[Saved data entries]
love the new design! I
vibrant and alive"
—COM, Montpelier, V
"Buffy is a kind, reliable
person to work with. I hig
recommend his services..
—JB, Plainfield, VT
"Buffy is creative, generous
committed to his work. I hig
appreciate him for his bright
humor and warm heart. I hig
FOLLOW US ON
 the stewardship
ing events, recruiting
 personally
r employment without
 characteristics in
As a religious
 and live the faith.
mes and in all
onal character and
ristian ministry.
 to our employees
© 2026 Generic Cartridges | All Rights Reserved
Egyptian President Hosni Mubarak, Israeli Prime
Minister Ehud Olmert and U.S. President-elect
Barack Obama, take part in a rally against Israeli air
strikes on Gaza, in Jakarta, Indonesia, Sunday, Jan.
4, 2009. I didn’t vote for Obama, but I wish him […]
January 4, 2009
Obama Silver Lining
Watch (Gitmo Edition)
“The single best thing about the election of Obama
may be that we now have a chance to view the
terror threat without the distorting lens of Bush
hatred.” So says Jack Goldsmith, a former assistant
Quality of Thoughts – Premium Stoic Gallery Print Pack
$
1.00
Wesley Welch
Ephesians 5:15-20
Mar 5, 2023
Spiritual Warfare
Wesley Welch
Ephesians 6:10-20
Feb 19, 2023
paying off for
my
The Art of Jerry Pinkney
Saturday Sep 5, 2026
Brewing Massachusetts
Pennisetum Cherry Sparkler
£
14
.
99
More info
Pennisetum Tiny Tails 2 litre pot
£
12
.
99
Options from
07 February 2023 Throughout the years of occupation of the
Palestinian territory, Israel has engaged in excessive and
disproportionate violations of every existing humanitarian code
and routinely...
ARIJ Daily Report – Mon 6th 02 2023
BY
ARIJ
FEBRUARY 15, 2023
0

> _What the task asks_
Among the entries above, tally each line with the string "work" and state that figure only.

> _Answer_
2